La police comprit toutefois assez rapidement que André Joulin était « le cerveau agissant » de cette reconstitution de cellules au sein de Renault et de sa filiale. Le rôle prépondérant joué par Joulin n’a rien de surprenant, les ouvriers professionnels de l’industrie aéronautiques ayant souvent été à l’avant-garde des luttes politiques et sociales dans l’entre-deux-guerres et surtout après 1936, chez Caudron comme dans les autres usines française du secteur. Le rapport de Rouchy du 10 juin 1942 précise : « Les renseignements recueillis aux usines Caudron confirment que pendant la période de 1936, Joulin fut très actif. Pendant la guerre, il fut affecté spécial et son activité se manifesta surtout en décembre 1939 à l’atelier et ensuite en dehors de l’usine. »

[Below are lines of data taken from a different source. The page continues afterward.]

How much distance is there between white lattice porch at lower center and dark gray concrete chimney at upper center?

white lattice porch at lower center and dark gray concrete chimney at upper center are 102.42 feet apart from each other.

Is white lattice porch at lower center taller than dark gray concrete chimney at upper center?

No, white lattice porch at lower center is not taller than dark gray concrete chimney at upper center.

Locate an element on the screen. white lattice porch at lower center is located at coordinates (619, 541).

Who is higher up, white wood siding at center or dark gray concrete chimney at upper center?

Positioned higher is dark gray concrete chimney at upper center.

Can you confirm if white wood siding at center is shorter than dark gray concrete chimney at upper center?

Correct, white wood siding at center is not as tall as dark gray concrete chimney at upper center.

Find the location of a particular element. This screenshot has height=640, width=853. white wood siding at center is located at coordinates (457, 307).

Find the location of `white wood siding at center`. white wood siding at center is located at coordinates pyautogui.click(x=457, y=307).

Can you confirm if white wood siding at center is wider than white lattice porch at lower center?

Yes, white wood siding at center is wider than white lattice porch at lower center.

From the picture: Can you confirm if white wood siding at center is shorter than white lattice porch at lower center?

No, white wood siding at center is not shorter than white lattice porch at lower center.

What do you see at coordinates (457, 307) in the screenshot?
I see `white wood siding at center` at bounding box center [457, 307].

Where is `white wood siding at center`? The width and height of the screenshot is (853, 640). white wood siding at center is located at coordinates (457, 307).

Lors de la perquisition effectuée en juin 1942 à son domicile, 19 rue de la Gaîté Paris XIVe, les documents suivants furent saisis : une carte de visite au nom de Bernard Rousseau portant une adresse manuscrite, des morceaux de papiers comportant des adresses, une carte de membre actif de la Ligue française pour la défense des droits de l’homme et du citoyen au nom d’André Joulin. La police l’avait en outre appréhendé en possession d’un compte rendu d’une réunion syndicale qui avait eu lieu quatre jours plus tôt, le 12 juin, rue Victor-Griffuelhes à Boulogne.

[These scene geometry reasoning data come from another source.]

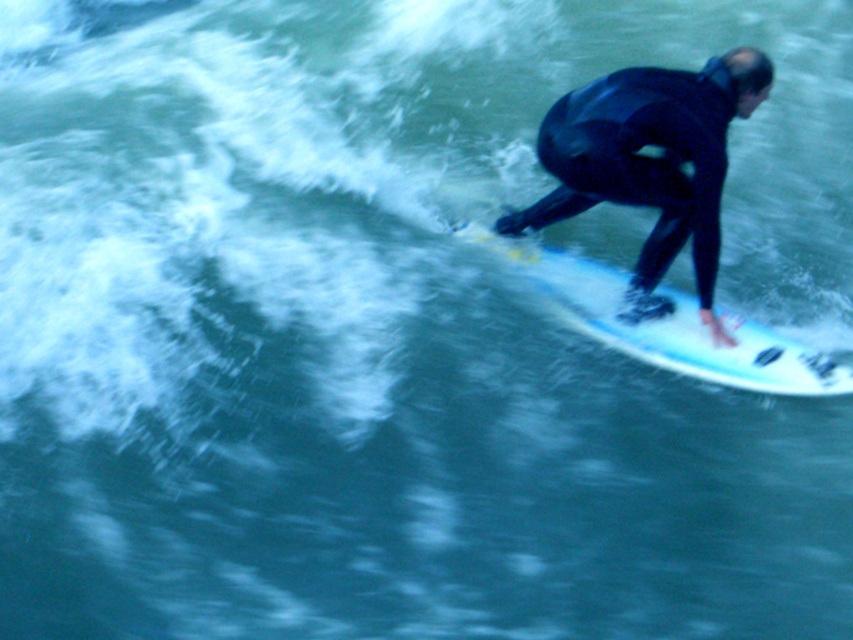 Can you confirm if black matte wetsuit at center is bigger than white glossy surfboard at right?

Actually, black matte wetsuit at center might be smaller than white glossy surfboard at right.

Identify the location of black matte wetsuit at center. (641, 161). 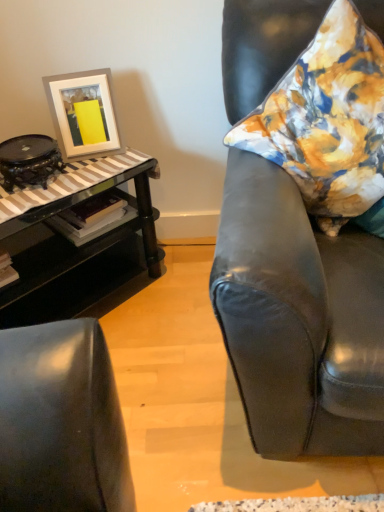 Locate an element on the screen. The width and height of the screenshot is (384, 512). white matte picture frame at upper left is located at coordinates (83, 112).

Find the location of a particular element. floral fabric pillow at right is located at coordinates (327, 118).

Identify the location of black glass table at left. (81, 251).

Looking at this image, is white matte picture frame at upper left situated inside matte black armchair at right or outside?

white matte picture frame at upper left cannot be found inside matte black armchair at right.

Between white matte picture frame at upper left and matte black armchair at right, which one has larger size?

Bigger between the two is matte black armchair at right.

Is white matte picture frame at upper left oriented away from matte black armchair at right?

white matte picture frame at upper left is not turned away from matte black armchair at right.

Looking at this image, considering the positions of objects white matte picture frame at upper left and matte black armchair at right in the image provided, who is in front, white matte picture frame at upper left or matte black armchair at right?

Positioned in front is matte black armchair at right.

From a real-world perspective, is matte black armchair at right on top of white matte picture frame at upper left?

No, from a real-world perspective, matte black armchair at right is not on top of white matte picture frame at upper left.

From their relative heights in the image, would you say matte black armchair at right is taller or shorter than white matte picture frame at upper left?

Déjà, pendant la drôle de guerre, en décembre 1939, Joulin avait été suspecté, « à la suite de renseignements confidentiels » (transmis par la direction de la Société des avions Caudron ? Par des indicateurs de police ? Une autre source ?) d’avoir organisé à l’intérieur de l’usine « une sorte de syndicat plus normalement appelé ”Cellule” ». Il avait été assisté dans cette entreprise par Riche, Aulard et Girard, « tous connus comme militants communistes dangereux. » Les deux premiers furent arrêtés pour propagande communiste, quant à Aulard, laissé en liberté, il donna aux enquêteurs de la BS1 le nom de Louis Cluet. Ce dernier, arrêté lors de la seconde grande vague d’arrestations menée chez Renault entre la fin juin et le début juillet 1942, allait mourir deux ans plus tard dans le KL de Bergen-Belsen.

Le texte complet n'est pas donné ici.